Earlier this week, I spoke with a retired battalion chief from the Aurora (Colo.) Fire Department who was heading back to the department to support former colleagues and friends in the wake of last week’s tragic mass shooting. Aurora’s first responders have been credited for their well-organized, fast response to the incident and their handling of the shooting victims, and she was confident that the department was equipped to handle the post-incident effects. The department has good stress debriefing programs because it had learned many lessons from the Columbine High School massacre in April 1999, she said.
After that conversation, I decided to call Bill Pessemier, who was the fire and EMS incident commander at Columbine incident. He later became chief in Littleton, and now is director of 911 dispatch for the Summit County (Colo.) Communications Center.
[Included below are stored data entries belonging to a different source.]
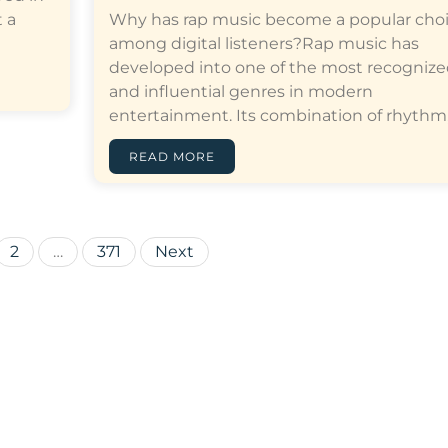
 a
Why has rap music become a popular cho
among digital listeners?Rap music has
developed into one of the most recogniz
and influential genres in modern
entertainment. Its combination of rhythm,…[
READ MORE
Posts
2
…
371
Next
pagination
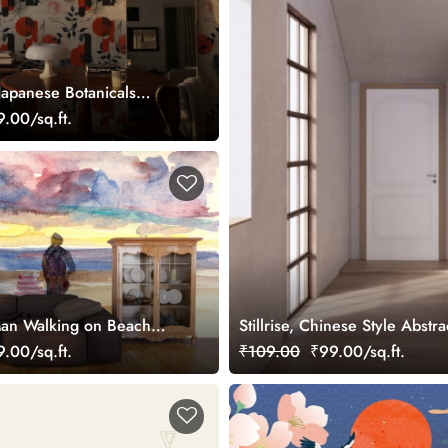
Japanese Botanicals
aper
.00/sq.ft.
Man Walking on Beach
Stillrise, Chinese Style Abst
.00/sq.ft.
₹109.00
₹99.00/sq.ft.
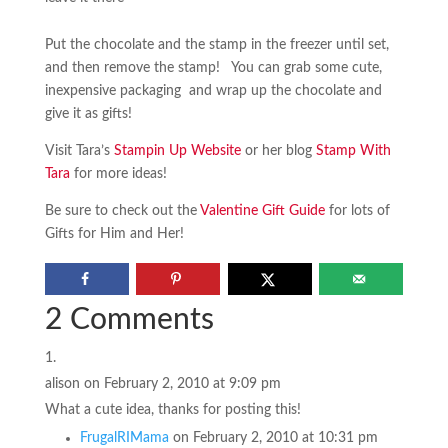
Put the chocolate and the stamp in the freezer until set,
and then remove the stamp! You can grab some cute,
inexpensive packaging and wrap up the chocolate and
give it as gifts!
Visit Tara’s
Stampin Up Website
or her blog
Stamp With
Tara
for more ideas!
Be sure to check out the
Valentine Gift Guide
for lots of
Gifts for Him and Her!
2 Comments
alison
on February 2, 2010 at 9:09 pm
What a cute idea, thanks for posting this!
FrugalRIMama
on February 2, 2010 at 10:31 pm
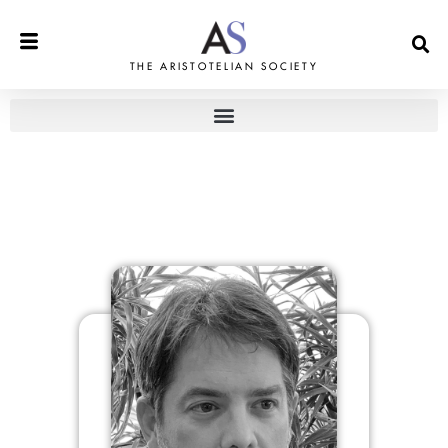
THE ARISTOTELIAN SOCIETY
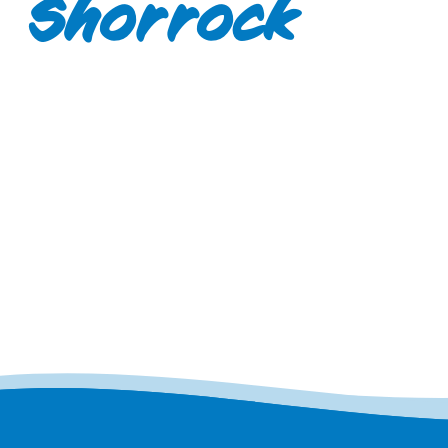
Shorrock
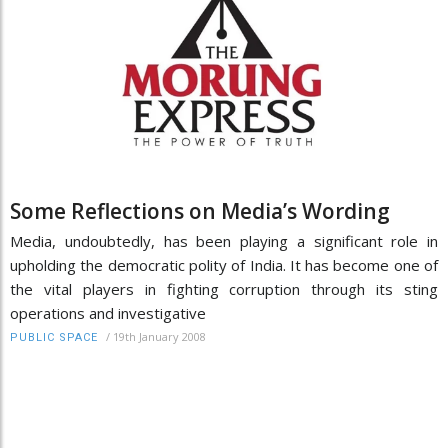
Some Reflections on Media’s Wording
Media, undoubtedly, has been playing a significant role in
upholding the democratic polity of India. It has become one of
the vital players in fighting corruption through its sting
operations and investigative
/
19th January 2008
PUBLIC SPACE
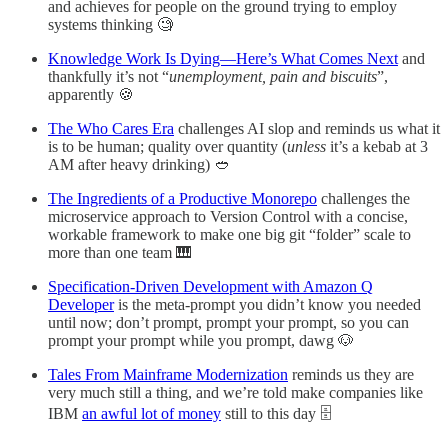
and achieves for people on the ground trying to employ
systems thinking 🧐
Knowledge Work Is Dying—Here’s What Comes Next
and
thankfully it’s not “
unemployment, pain and biscuits
”,
apparently 🍪
The Who Cares Era
challenges AI slop and reminds us what it
is to be human; quality over quantity (
unless
it’s a kebab at 3
AM after heavy drinking) 🥙
The Ingredients of a Productive Monorepo
challenges the
microservice approach to Version Control with a concise,
workable framework to make one big git “folder” scale to
more than one team 🎹
Specification-Driven Development with Amazon Q
Developer
is the meta-prompt you didn’t know you needed
until now; don’t prompt, prompt your prompt, so you can
prompt your prompt while you prompt, dawg 🐶
Tales From Mainframe Modernization
reminds us they are
very much still a thing, and we’re told make companies like
IBM
an awful lot of money
still to this day 🗄️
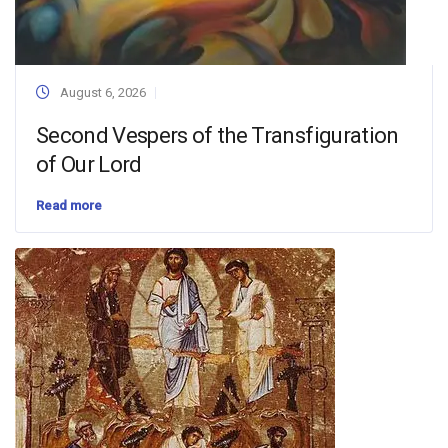
August 6, 2026
Second Vespers of the Transfiguration
of Our Lord
Read more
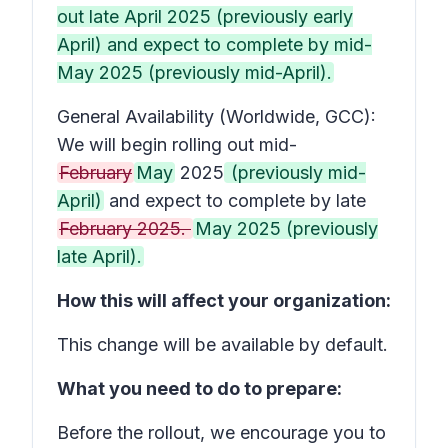
out late April 2025 (previously early
April) and expect to complete by mid-
May 2025 (previously mid-April).
General Availability (Worldwide, GCC):
We will begin rolling out mid-
February
May
2025
(previously mid-
April)
and expect to complete by late
February 2025.
May 2025 (previously
late April).
How this will affect your organization:
This change will be available by default.
What you need to do to prepare:
Before the rollout, we encourage you to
“Soon after Columbine, we were invited to speak at different conferences about lessons we learned from the incident,” Pessemier said. “We tried to be brutally honest with what went well and what didn’t go so well, and [provide] different recommendations for fire, law and EMS.”
Pessemier said each presentation placed a lot of emphasis on the importance of collaboration among the public-safety agencies and of developing relationships before incidents. Presenters also made recommendations on unified command at large-scale incidents to achieve a common goal.
“We did that for about a year after Columbine,” Pessemier said, adding that most presentations were done on vacation time or traded scheduled. “We just thought it was the right thing to do.”
Pessemier is stunned by the similarities between the Columbine and the Century 16 cinema shootings.
“Everything looked the same: what the shooter did, how the police and fire responded — it was stunningly similar,” he said.
Pessemier told me that the two Columbine shooters — who killed 12 students and one teacher — also had supplies inside their parked cars to cause fatal explosions. “One of the police officers who was taking cover behind one of the [shooter’s] cars saw a propane tank, a timer and gasoline inside the car,” he said.
Similarly, alleged Aurora shooter James Holmes had rigged his entire apartment with a complex series of explosives that took authorities days to dismantle.
“What is it about the American society or culture that is breeding this sort of anger or mental attitude that says, ‘I’ll just go kill a bunch of people?’” Pessemier asked.
We may never know why. But the incident highlights why America’s fire and emergency medical responders must stand ready to respond to the next call for help, never sure of what they will find.